_Activity_
Count up every line of the data in which "inte" occurs. The reply is one number and nothing more.

--- START ---

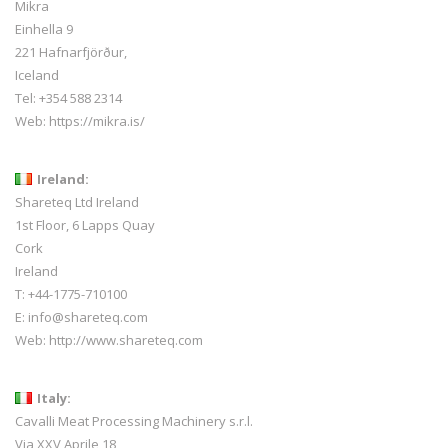
Mikra
Einhella 9
221 Hafnarfjörður,
Iceland
Tel:
+354 588 2314
Web:
https://mikra.is/
Ireland:
Shareteq Ltd Ireland
1st Floor, 6 Lapps Quay
Cork
Ireland
T: +44-1775-710100
E: info@shareteq.com
Web:
http://www.shareteq.com
Italy:
Cavalli Meat Processing Machinery s.r.l.
Via XXV Aprile 18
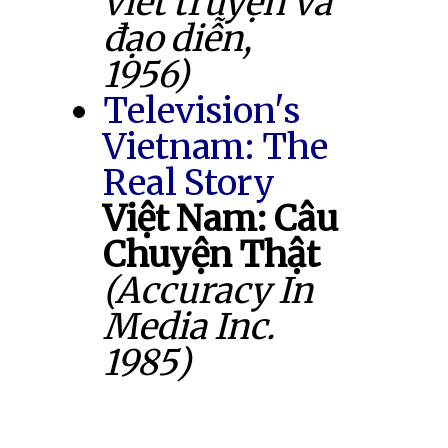
viết truyện và
đạo diễn,
1956)
Television's
Vietnam: The
Real Story
Việt Nam: Câu
Chuyện Thật
(Accuracy In
Media Inc.
1985)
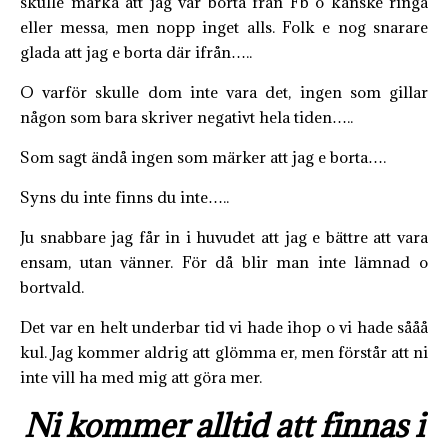
skulle märka att jag var borta från Fb o kanske ringa
eller messa, men nopp inget alls. Folk e nog snarare
glada att jag e borta där ifrån…..
O varför skulle dom inte vara det, ingen som gillar
någon som bara skriver negativt hela tiden…..
Som sagt ändå ingen som märker att jag e borta….
Syns du inte finns du inte…..
Ju snabbare jag får in i huvudet att jag e bättre att vara
ensam, utan vänner. För då blir man inte lämnad o
bortvald.
Det var en helt underbar tid vi hade ihop o vi hade sååå
kul. Jag kommer aldrig att glömma er, men förstår att ni
inte vill ha med mig att göra mer.
Ni kommer alltid att finnas i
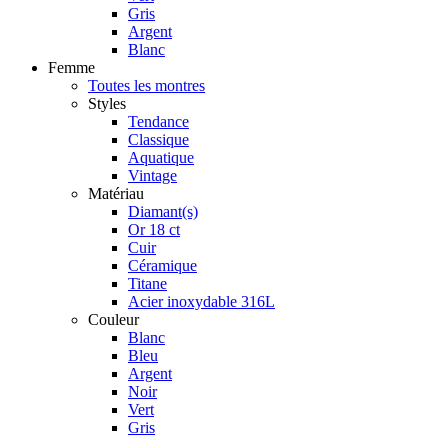
Gris
Argent
Blanc
Femme
Toutes les montres
Styles
Tendance
Classique
Aquatique
Vintage
Matériau
Diamant(s)
Or 18 ct
Cuir
Céramique
Titane
Acier inoxydable 316L
Couleur
Blanc
Bleu
Argent
Noir
Vert
Gris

--- END ---

_Written answer_
4